Just few minutes ago, my hearing daughter rode with me. She said that it is nothing from transmission. However, there is subtle knocking noise, more from the front around tires. It is not loud but it is there. My next guess is to check the bearings and spindles. That is better than pulling the transmission for sure!
 
#29 ·
If you have already replaced u-joints in the front axle then possible bad wheel bearings?

I feel like I am just throwing darts at the wall at this point.
 
#30 ·
Your last dart (front axle u-joints) missed by a long way. :winking:

Notice in his signature he has a 2WD truck.
 
#31 ·
Your last dart (front axle u-joints) missed by a long way. /forums/images/TheDieselStop_2015/smilies/tango_face_wink.png

Notice in his signature he has a 2WD truck.
I think I hit myself in the forehead with that dart.
 
#32 ·
I think that I found the culprit.

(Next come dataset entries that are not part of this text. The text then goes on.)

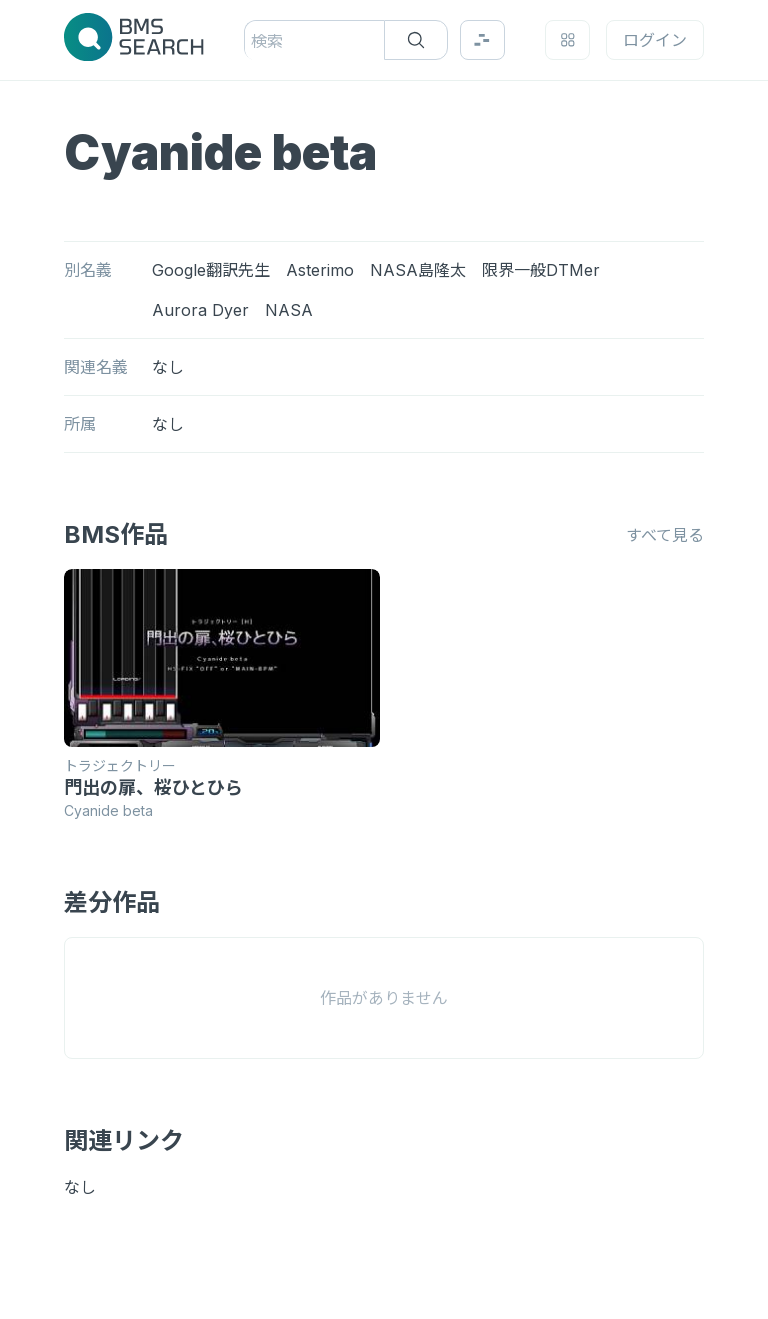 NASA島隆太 (418, 270)
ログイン (655, 40)
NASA (289, 310)
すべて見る (665, 535)
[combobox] (253, 41)
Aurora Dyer (200, 310)
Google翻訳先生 (211, 270)
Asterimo (320, 270)
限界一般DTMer (541, 270) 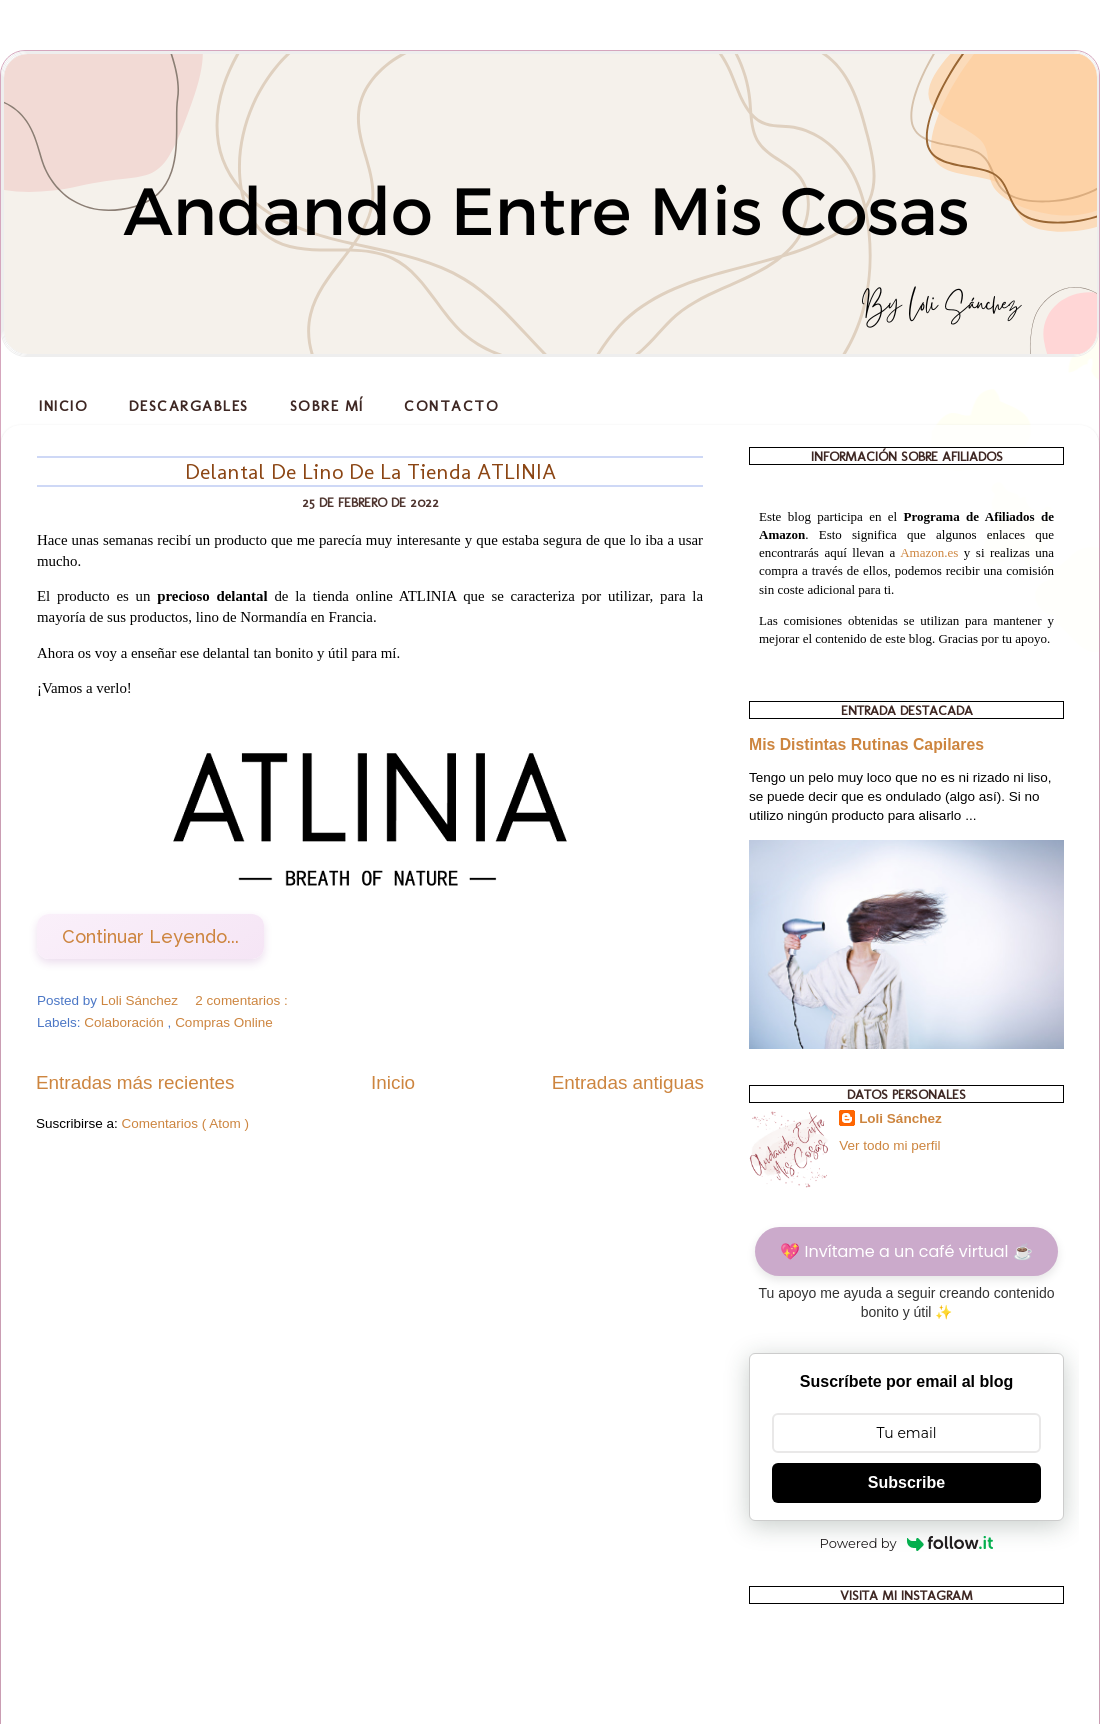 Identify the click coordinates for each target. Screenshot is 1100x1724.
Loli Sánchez (900, 1118)
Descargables (189, 406)
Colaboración (125, 1022)
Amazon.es (929, 552)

I worked on the front passenger rotor. I can see outer bearing being seat nearly firm. I took out the cotton pin out and removed nut retainer off. Easily, I took the rotor off. I do not see anything wrong. I decided to check the inner bearing, it seem to be very loose, which I was expecting it to be tight, not all over the place. Only I think that I need special tool to pull the inner bearing off from the rotor itself.

After checking both inner and outer bearings, they seem to be okay and repacked and put back in the rotor. It seem to be tight. So it is not the culprit as thought in first place. While I am at it, I am going to check the shock absorber to see if it is still good.

After checking the shock absorber, it was shot. It would not go back up.